(Saved entries)
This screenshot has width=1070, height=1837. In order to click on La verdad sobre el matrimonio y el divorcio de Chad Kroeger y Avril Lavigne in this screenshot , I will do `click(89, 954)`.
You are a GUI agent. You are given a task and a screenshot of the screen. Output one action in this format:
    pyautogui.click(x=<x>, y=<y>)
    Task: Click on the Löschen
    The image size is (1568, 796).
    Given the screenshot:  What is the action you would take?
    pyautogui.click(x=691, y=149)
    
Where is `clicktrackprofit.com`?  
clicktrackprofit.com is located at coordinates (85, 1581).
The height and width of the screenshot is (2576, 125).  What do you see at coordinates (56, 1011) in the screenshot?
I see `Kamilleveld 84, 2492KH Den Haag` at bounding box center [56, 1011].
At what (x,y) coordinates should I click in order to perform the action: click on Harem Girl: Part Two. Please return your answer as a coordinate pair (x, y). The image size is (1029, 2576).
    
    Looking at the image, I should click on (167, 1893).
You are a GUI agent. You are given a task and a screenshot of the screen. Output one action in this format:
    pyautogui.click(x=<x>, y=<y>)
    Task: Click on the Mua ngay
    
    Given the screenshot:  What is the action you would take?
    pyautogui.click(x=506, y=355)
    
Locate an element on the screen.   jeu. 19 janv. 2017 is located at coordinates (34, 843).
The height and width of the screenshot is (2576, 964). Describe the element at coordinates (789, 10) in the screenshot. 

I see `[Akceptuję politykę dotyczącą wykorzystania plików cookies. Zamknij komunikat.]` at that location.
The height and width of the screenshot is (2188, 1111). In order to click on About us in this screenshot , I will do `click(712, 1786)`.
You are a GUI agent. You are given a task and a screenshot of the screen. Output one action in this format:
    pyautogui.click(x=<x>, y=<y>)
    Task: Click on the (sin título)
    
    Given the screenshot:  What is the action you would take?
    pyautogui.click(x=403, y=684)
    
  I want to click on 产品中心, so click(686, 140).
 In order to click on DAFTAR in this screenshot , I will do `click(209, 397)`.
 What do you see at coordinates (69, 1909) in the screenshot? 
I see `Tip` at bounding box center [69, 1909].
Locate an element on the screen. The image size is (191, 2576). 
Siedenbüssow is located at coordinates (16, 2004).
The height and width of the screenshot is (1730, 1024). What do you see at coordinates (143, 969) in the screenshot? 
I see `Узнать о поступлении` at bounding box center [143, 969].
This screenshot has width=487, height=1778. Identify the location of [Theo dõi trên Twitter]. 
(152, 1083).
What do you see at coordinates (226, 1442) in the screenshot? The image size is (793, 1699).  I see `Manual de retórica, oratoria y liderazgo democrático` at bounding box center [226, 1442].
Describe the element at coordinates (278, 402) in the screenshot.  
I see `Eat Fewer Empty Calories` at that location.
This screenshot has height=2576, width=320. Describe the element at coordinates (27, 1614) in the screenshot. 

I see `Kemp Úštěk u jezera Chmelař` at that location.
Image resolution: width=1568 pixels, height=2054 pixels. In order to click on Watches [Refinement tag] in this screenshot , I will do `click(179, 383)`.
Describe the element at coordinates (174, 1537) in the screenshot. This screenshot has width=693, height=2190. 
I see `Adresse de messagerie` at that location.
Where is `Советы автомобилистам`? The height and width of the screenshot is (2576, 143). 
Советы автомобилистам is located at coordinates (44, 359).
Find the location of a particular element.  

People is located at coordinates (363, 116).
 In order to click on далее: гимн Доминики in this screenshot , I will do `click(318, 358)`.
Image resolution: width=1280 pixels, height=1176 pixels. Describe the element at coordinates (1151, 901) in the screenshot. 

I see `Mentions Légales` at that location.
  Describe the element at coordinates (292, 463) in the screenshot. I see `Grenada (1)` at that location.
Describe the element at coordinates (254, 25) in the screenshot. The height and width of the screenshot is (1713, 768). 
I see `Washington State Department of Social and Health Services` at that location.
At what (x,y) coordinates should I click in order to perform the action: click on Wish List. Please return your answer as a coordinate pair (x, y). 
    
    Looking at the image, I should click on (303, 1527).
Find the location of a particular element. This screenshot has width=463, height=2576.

=== Task description ===
Would you output, from the records above, exactly the run of lines that starts at the line containing "Describe the element at coordinates (278, 402)" and ends at the line containing "Image resolution: width=1568", and only that run?

=== Solution to this exercise ===
Describe the element at coordinates (278, 402) in the screenshot.  
I see `Eat Fewer Empty Calories` at that location.
This screenshot has height=2576, width=320. Describe the element at coordinates (27, 1614) in the screenshot. 

I see `Kemp Úštěk u jezera Chmelař` at that location.
Image resolution: width=1568 pixels, height=2054 pixels. In order to click on Watches [Refinement tag] in this screenshot , I will do `click(179, 383)`.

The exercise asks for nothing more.